Die GmbH hat eine Kartellstrafe kassiert und wird den Geschäftsführer in Rückgriff nehmen. Der D&O -Versicherer beruft sich auf den Ausschluss in A-7.10 AVB D&O, wonach wegen Schäden aufgrund von Vertragsstrafen, Kautionen, Bußgeldern und Entschädigungen mit Strafcharakter (punitive und exemplary damages), die gegen den Versicherungsnehmer oder eine Tochtergesellschaft verhängt oder von ihnen übernommen wurden, kein Versicherungsschutz besteht.
Rz. 9
Ist das Vorliegen eines Ausschlusses hingegen streitig, ist der Versicherer grundsätzlich in der Beweislast, ob der Ausschluss tatsächlich vorliegt. Solange dieser Beweis nicht geführt ist, besteht einstweilen ein Anspruch auf Gewährung von Abwehrdeckung. Dieser Anspruch entfällt allerdings rückwirkend, wenn der Beweis geführt ist. Fraglich ist, ob es genügt, wenn der Versicherer lediglich geltend macht, er habe den Beweis des Ausschlusses geführt, dies aber von der versicherten Person bestritten wird. Weigert sich der Versicherer zu leisten, bleibt der versicherten Person nur die Einleitung rechtlicher Schritte. Dann muss der Versicherungsschutz im Rahmen eines Prozesses ermittelt werden. Hier könnte die versicherte Person entweder im Rahmen einer Deckungsklage auf Feststellung klagen, dass Versicherungsschutz ggf. vorläufig zu gewähren ist (sog. vorgezogene Deckungsklage). Umgekehrt könnte auch der Versicherer eine negative Feststellungsklage mit dem Ziel erheben, feststellen zu lassen, dass kein Versicherungsschutz besteht.

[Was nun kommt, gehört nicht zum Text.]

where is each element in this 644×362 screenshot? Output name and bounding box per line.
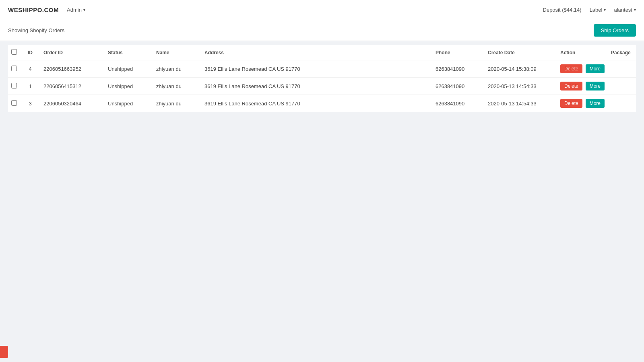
row-address: 3619 Ellis Lane Rosemead CA US 91770 (201, 78, 432, 95)
row-action-cell: Delete More (557, 60, 608, 78)
row-phone: 6263841090 (432, 95, 485, 112)
more-button-2[interactable]: More (586, 99, 605, 108)
header-address: Address (201, 45, 432, 60)
row-checkbox-cell (8, 95, 20, 112)
row-action-cell: Delete More (557, 78, 608, 95)
row-id: 4 (20, 60, 40, 78)
row-order-id: 2206051663952 (40, 60, 105, 78)
header-action: Action (557, 45, 608, 60)
row-phone: 6263841090 (432, 60, 485, 78)
toolbar: Showing Shopify Orders Ship Orders (0, 20, 644, 41)
row-address: 3619 Ellis Lane Rosemead CA US 91770 (201, 60, 432, 78)
row-name: zhiyuan du (153, 95, 201, 112)
row-package (608, 60, 636, 78)
row-status: Unshipped (105, 60, 153, 78)
header-id: ID (20, 45, 40, 60)
label-label: Label (590, 7, 603, 13)
row-status: Unshipped (105, 95, 153, 112)
row-name: zhiyuan du (153, 78, 201, 95)
header-create-date: Create Date (485, 45, 557, 60)
header-checkbox-col (8, 45, 20, 60)
orders-table-container: ID Order ID Status Name Address Phone Cr… (0, 41, 644, 116)
navbar-left: WESHIPPO.COM Admin ▾ (8, 6, 85, 13)
table-header: ID Order ID Status Name Address Phone Cr… (8, 45, 636, 60)
admin-chevron-icon: ▾ (83, 8, 85, 12)
navbar-right: Deposit ($44.14) Label ▾ alantest ▾ (543, 7, 636, 13)
navbar: WESHIPPO.COM Admin ▾ Deposit ($44.14) La… (0, 0, 644, 20)
row-checkbox-1[interactable] (11, 83, 17, 88)
more-button-0[interactable]: More (586, 64, 605, 73)
row-create-date: 2020-05-13 14:54:33 (485, 78, 557, 95)
row-checkbox-2[interactable] (11, 100, 17, 106)
header-phone: Phone (432, 45, 485, 60)
header-status: Status (105, 45, 153, 60)
header-order-id: Order ID (40, 45, 105, 60)
select-all-checkbox[interactable] (11, 49, 17, 55)
orders-table: ID Order ID Status Name Address Phone Cr… (8, 45, 636, 112)
delete-button-0[interactable]: Delete (560, 64, 582, 73)
ship-orders-button[interactable]: Ship Orders (594, 24, 636, 37)
header-package: Package (608, 45, 636, 60)
row-package (608, 95, 636, 112)
deposit-link[interactable]: Deposit ($44.14) (543, 7, 582, 13)
row-checkbox-cell (8, 60, 20, 78)
delete-button-1[interactable]: Delete (560, 82, 582, 90)
admin-dropdown[interactable]: Admin ▾ (67, 7, 85, 13)
table-body: 4 2206051663952 Unshipped zhiyuan du 361… (8, 60, 636, 112)
user-chevron-icon: ▾ (634, 8, 636, 12)
brand-logo: WESHIPPO.COM (8, 6, 59, 13)
user-label: alantest (614, 7, 632, 13)
label-dropdown[interactable]: Label ▾ (590, 7, 606, 13)
row-action-cell: Delete More (557, 95, 608, 112)
row-package (608, 78, 636, 95)
row-id: 1 (20, 78, 40, 95)
row-create-date: 2020-05-14 15:38:09 (485, 60, 557, 78)
row-create-date: 2020-05-13 14:54:33 (485, 95, 557, 112)
header-name: Name (153, 45, 201, 60)
row-address: 3619 Ellis Lane Rosemead CA US 91770 (201, 95, 432, 112)
user-dropdown[interactable]: alantest ▾ (614, 7, 636, 13)
table-row: 3 2206050320464 Unshipped zhiyuan du 361… (8, 95, 636, 112)
toolbar-title: Showing Shopify Orders (8, 27, 64, 33)
table-row: 1 2206056415312 Unshipped zhiyuan du 361… (8, 78, 636, 95)
row-status: Unshipped (105, 78, 153, 95)
more-button-1[interactable]: More (586, 82, 605, 90)
row-phone: 6263841090 (432, 78, 485, 95)
row-checkbox-cell (8, 78, 20, 95)
row-id: 3 (20, 95, 40, 112)
row-order-id: 2206050320464 (40, 95, 105, 112)
table-row: 4 2206051663952 Unshipped zhiyuan du 361… (8, 60, 636, 78)
label-chevron-icon: ▾ (604, 8, 606, 12)
row-name: zhiyuan du (153, 60, 201, 78)
row-checkbox-0[interactable] (11, 66, 17, 71)
delete-button-2[interactable]: Delete (560, 99, 582, 108)
admin-label: Admin (67, 7, 82, 13)
row-order-id: 2206056415312 (40, 78, 105, 95)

Sofern der Versicherer wegen seiner Auffassung nach nicht bestehender Deckung jegliche Leistungen verweigert, kommt auch eine einstweilige Verfügung der versicherten Person in Betracht (siehe dazu sogleich unter IV).
Rz. 10
Besondere Bedeutung, wie sich unterschiedliche Auffassungen des Versicherers und der versicherten Person über das Bestehen eines Ausschlusses auswirken, hat dies für Ausschlüsse, die an subjektive Kriterien anknüpfen, insbesondere für den Ausschluss der wissentlichen Pflichtverletzung. Die Bedingungspraxis hat für dieses Problem Klauseln geschaffen, die eine einstweilige Abwehrdeckung vorsehen (siehe dazu sogleich unter III). Zunächst gilt: Nach § 100 VVG ist bei der Haftpflichtversicherung der Versicherer auch verpflichtet ist, unbegründete Ansprüche abzuwehren. Daher besteht auch Versicherungsschutz in Form der Abwehrdeckung, wenn Ansprüche geltend gemacht werden, die nur vorsätzlich begangen werden können. Es muss sich aber um einen Anspruch handeln, der in das vereinbarte primäre Risko fällt, also um eine gesetzlichen Haftpflichtanspruch bei Ausübung der Tätigkeit als Organmitglied. Soll der Geschäftsführer z.B. in die Haftung genommen werden, weil er vorsätzlich der Einzugsstelle Arbeitnehmeranteile zur Sozialversicherung vorenthalten hat, wäre dies ein Delikt, das Vorsatz erfordert. Für die Abwehr besteht gleichwohl Versicherungsschutz. Die Frage ist aber, ob es dabei bleibt, wenn sich der Vorwurf als begründet erweist oder ob dann die getätigten Kosten dem Versicherer erstattet werden müssen (siehe dazu die Ausführungen unter III.)